Inguinal Hernia and Groin Pain

Hernia and groin problems are common sports injuries, particularly in soccer where the pelvic region is subject to large torsional (twisting) loads. An Inguinal Hernia refers to a protrusion of the abdominal contents through a weakness in the connective tissue of the Inguinal canal in the groin.

Groin pain is caused by soft tissue disruption that affects an area of the groin near the genitalia also called as the ‘inguinal region’. Such a tissue disruption is usually called as a sports hernia and the medical term for it is an ‘inguinal disruption’. There is discomfort in the region where the abdomen ends and the legs begin.

Inguinal Hernia surgery has been revolutionized over the past ten years. The world’s top hernia surgeons now perform hernia surgery under local anaesthetic. Depending on the individual circumstances of the patient, considering their age, occupation, general health and the size and degree of the Inguinal Hernia, the surgical technique is chosen which is ‘tailored’ to the patient’s situation. Rehab following Inguinal Hernia surgery is very rapid and exercises can begin the day after the hernia repair.
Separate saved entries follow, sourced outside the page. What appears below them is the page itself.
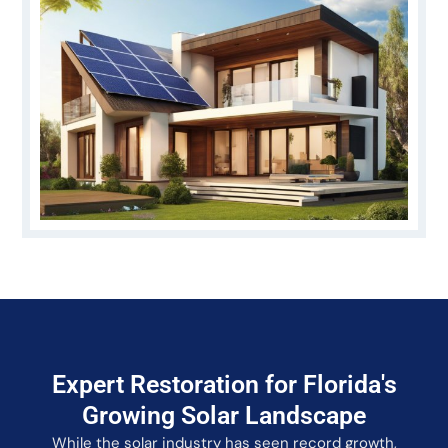
Expert Restoration for Florida's
Growing Solar Landscape
While the solar industry has seen record growth,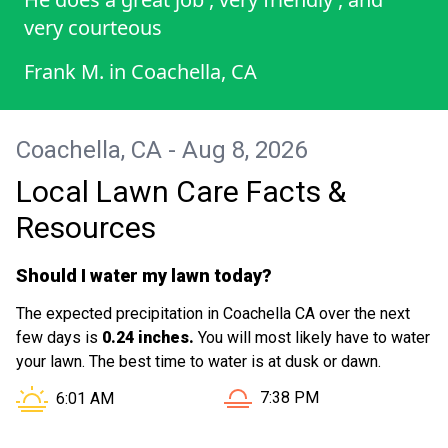
very courteous
Frank M.
in
Coachella, CA
Coachella, CA - Aug 8, 2026
Local Lawn Care Facts &
Resources
Should I water my lawn today?
The expected precipitation in Coachella CA over the next
few days is
0.24 inches.
You will most likely have to water
your lawn. The best time to water is at dusk or dawn.
Sunset in Coachella CA is a
Sunrise in Coachella CA is at
7:38 PM
6:01 AM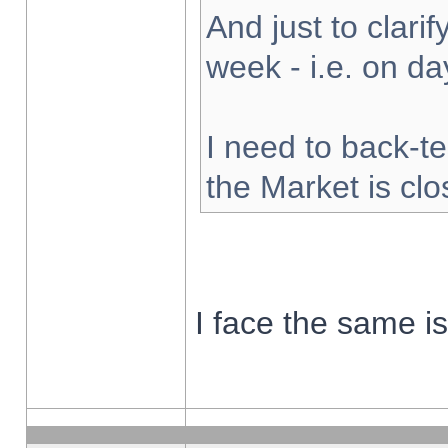
And just to clarify
week - i.e. on d
I need to back-te
the Market is cl
I face the same i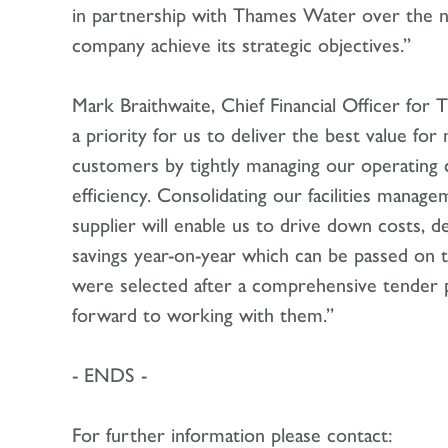
in partnership with Thames Water over the ne
company achieve its strategic objectives.”
Mark Braithwaite, Chief Financial Officer for T
a priority for us to deliver the best value fo
customers by tightly managing our operating 
efficiency. Consolidating our facilities mana
supplier will enable us to drive down costs, del
savings year-on-year which can be passed on
were selected after a comprehensive tender 
forward to working with them.”
- ENDS -
For further information please contact: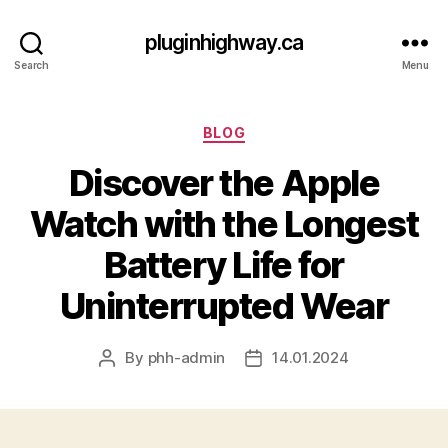
pluginhighway.ca
Search
Menu
Categories
BLOG
Discover the Apple
Watch with the Longest
Battery Life for
Uninterrupted Wear
By
phh-admin
14.01.2024
Post
Post
author
date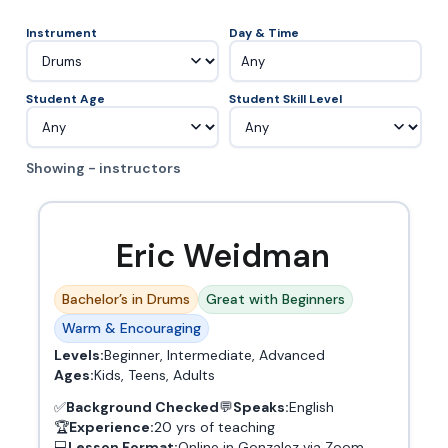
Instrument
Day & Time
Any
Student Age
Student Skill Level
Showing - instructors
Eric Weidman
Bachelor’s in Drums
Great with Beginners
Warm & Encouraging
Levels:
Beginner, Intermediate, Advanced
Ages:
Kids, Teens, Adults
✅
Background Checked
💬
Speaks:
English
🏆
Experience:
20 yrs of teaching
💻
Lesson Format:
Online in Gonzalez via Zoom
Following sporting activity, someone with an Inguinal Hernia will be stiff and sore. Typically, the day after a football match for example, getting out of bed or a car will be uncomfortable. Any exertion that increases intra-abdominal pressure, such as coughing, sneezing or sporting activity can cause pain. In the early stages, the person may be able to continue playing their sport but the problem usually gets progressively worse.

Pain in the groin and pelvis can be referred from a number of problems, including injuries to the lower back, the hip joint, the Sacro-Iliac joint, the abdomen and the genito-urinary system. Therefore, diagnosis of an Inguinal Hernia requires skilful differentiation.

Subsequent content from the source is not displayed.